4. Détermination de la mesure disciplinaire appropriée

Chaque incident d’inconduite présumée est examiné sur une base individuelle. Compte tenu des circonstances, de l’avis de la direction, quelles mesures s’imposent pour corriger le comportement indésirable? Les mesures disciplinaires ne doivent pas être punitives. […]

Des circonstances atténuantes, comme la durée du service de l’employé, son dossier antérieur, la gravité de l’infraction et les circonstances particulières de chaque cas peuvent justifier des variations dans la réaction de la direction à des infractions apparemment semblables. Quelle que soit la réaction, les mesures disciplinaires sont fonction de la nature de l’infraction, des circonstances et de tout facteur atténuant. […]
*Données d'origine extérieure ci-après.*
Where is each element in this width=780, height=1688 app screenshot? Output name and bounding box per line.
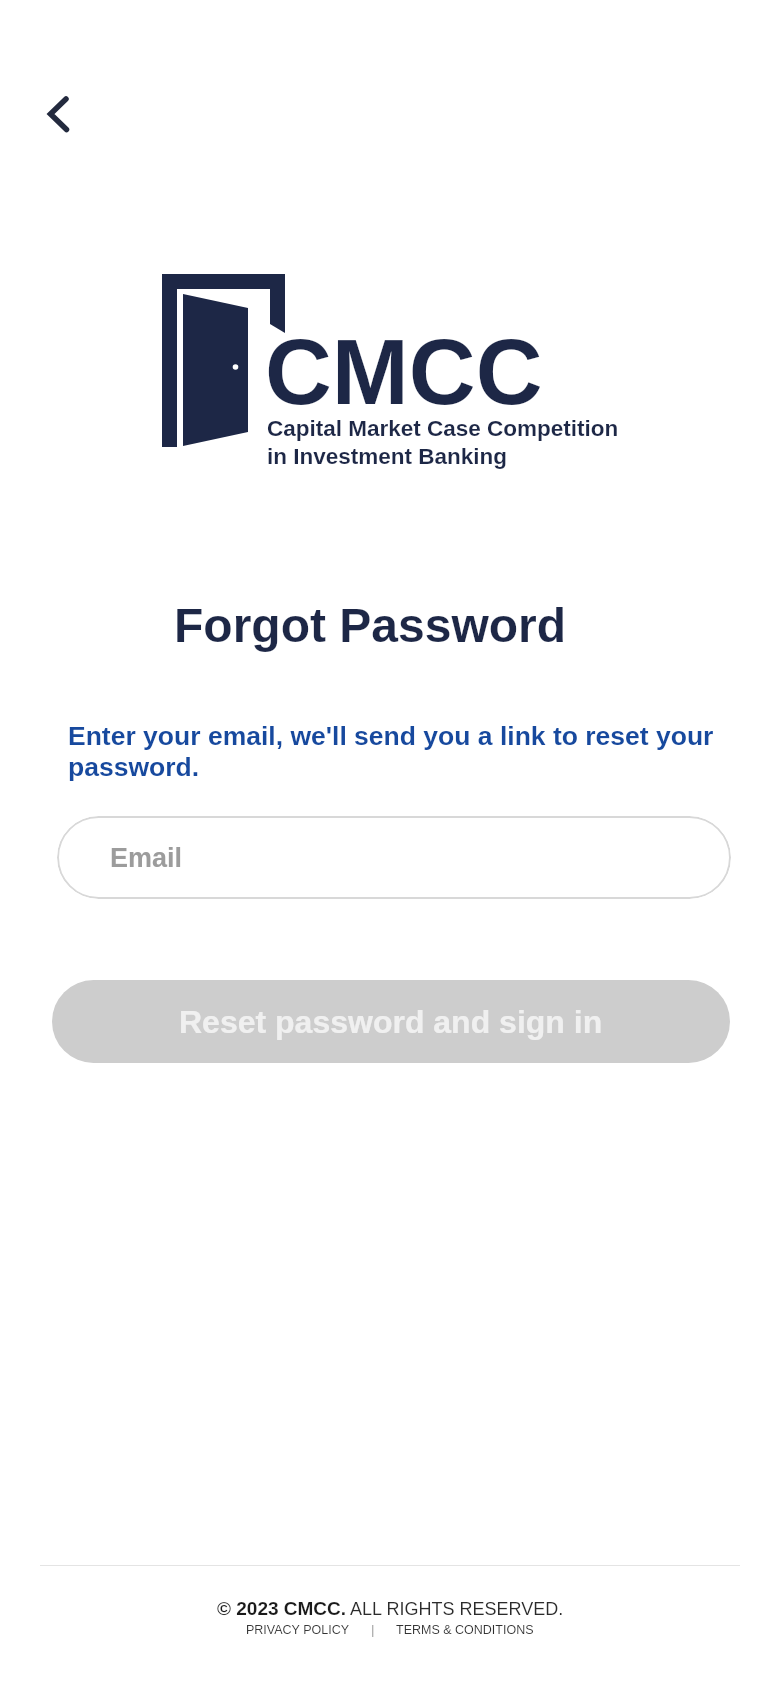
staticText: TERMS & CONDITIONS [396, 1623, 534, 1637]
staticText: | [371, 1622, 375, 1637]
button[interactable]: Email [57, 816, 731, 899]
staticText: Capital Market Case Competition in Inves… [267, 416, 619, 469]
staticText: Email [110, 843, 183, 873]
button[interactable]: PRIVACY POLICY [246, 1623, 350, 1637]
button[interactable]: TERMS & CONDITIONS [396, 1623, 534, 1637]
staticText: Enter your email, we'll send you a link … [68, 721, 714, 751]
staticText: password. [68, 752, 200, 782]
staticText: Forgot Password [174, 599, 567, 653]
button[interactable]: Reset password and sign in [52, 980, 730, 1063]
staticText: CMCC [265, 320, 543, 423]
staticText: © 2023 CMCC. ALL RIGHTS RESERVED. [217, 1598, 564, 1619]
staticText: Reset password and sign in [179, 1004, 603, 1040]
staticText: PRIVACY POLICY [246, 1623, 350, 1637]
button[interactable] [32, 88, 84, 140]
5. Souplesse et application de mesures disciplinaires

Il est recommandé d’éviter des formules de correspondance rigides entre les infractions et les mesures disciplinaires. Une mesure disciplinaire de plus en plus sévère peut être justifiée en cas d’inconduites répétées.

[…]

[Je mets en évidence]

 

[82] De même, les Conseils en matière de discipline à l’intention des gestionnaires de l’Agence énoncent ce qui suit :

[…]

Souplesse et application de mesures disciplinaires

La correspondance rigide entre les infractions et les mesures disciplinaires devrait être évitée. Une mesure disciplinaire de plus en plus sévère est justifiée en cas d’inconduites répétées ou pour un seul acte d’inconduite grave.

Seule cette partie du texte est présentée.